But that didn't stop housing developers from writing restrictions aimed at keeping out anyone who wasn't Caucasian, said Christopher P. Lehman, an ethnic studies professor at St. Cloud State University and author of the book, “Slavery’s Reach: Southern Slaveholders in the North Star State.”
“I suppose with these restrictive covenants came a measure of security that these all white places were just going to stay all white for a long time,” Lehman said.
While researching Stearns County’s property records for historic evidence of slavery in Minnesota, Lehman discovered much more recent examples of discrimination.
“So instead of finding real estate deeds related to slavery in the 1850s, I was finding restrictive covenants related to the 1950s,” he said.

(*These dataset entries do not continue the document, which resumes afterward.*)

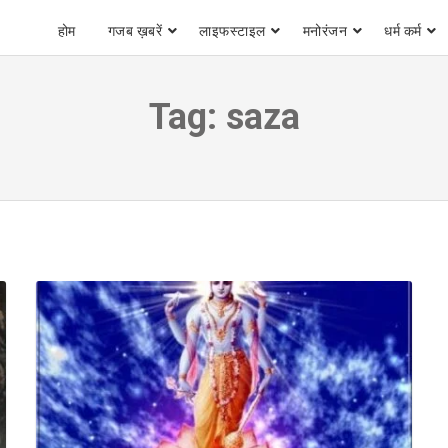
होम
गजब ख़बरें
लाइफस्टाइल
मनोरंजन
धर्म कर्म
Tag:
saza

Standard discriminatory language
After reading about Lehman’s work, the students at St. Ben's and St. John's decided to expand on it. They spent hours combing through Stearns County's digitized property record and found startling results.
For example, a covenant from what is now St. Cloud’s Centennial Park neighborhood includes this clause: “No person or persons other than of the Caucasian race shall be permitted to occupy said premises or any part thereof."

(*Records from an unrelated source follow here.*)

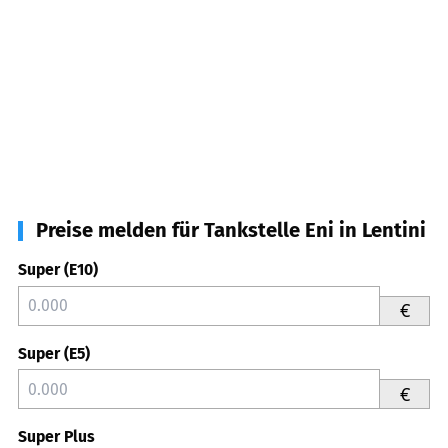
Preise melden für Tankstelle Eni in Lentini
Super (E10)
€
Super (E5)
€
Super Plus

The students say builders often added standard discriminatory language to deeds for all homes in a new development.
The covenants might not have actively kept out people of color, because there were so few of them. But the practice still had lasting impacts on social, cultural and economic life, Merritt Nash said.
“It still created in general the sense that St. Cloud and central Minnesota are restrictive communities, in which people of color aren't welcome,” she said.
Lingering impacts
Racial covenants didn't just exclude people from owning a home, but also from the perks of living in a neighborhood — including access to parks, schools and businesses, Lehman said.
“By not being able to buy homes in that area, you don't have property that you can pass down to your kids,” he said. “So the important intergenerational wealth is missing from the families of those who are excluded from those neighborhoods.”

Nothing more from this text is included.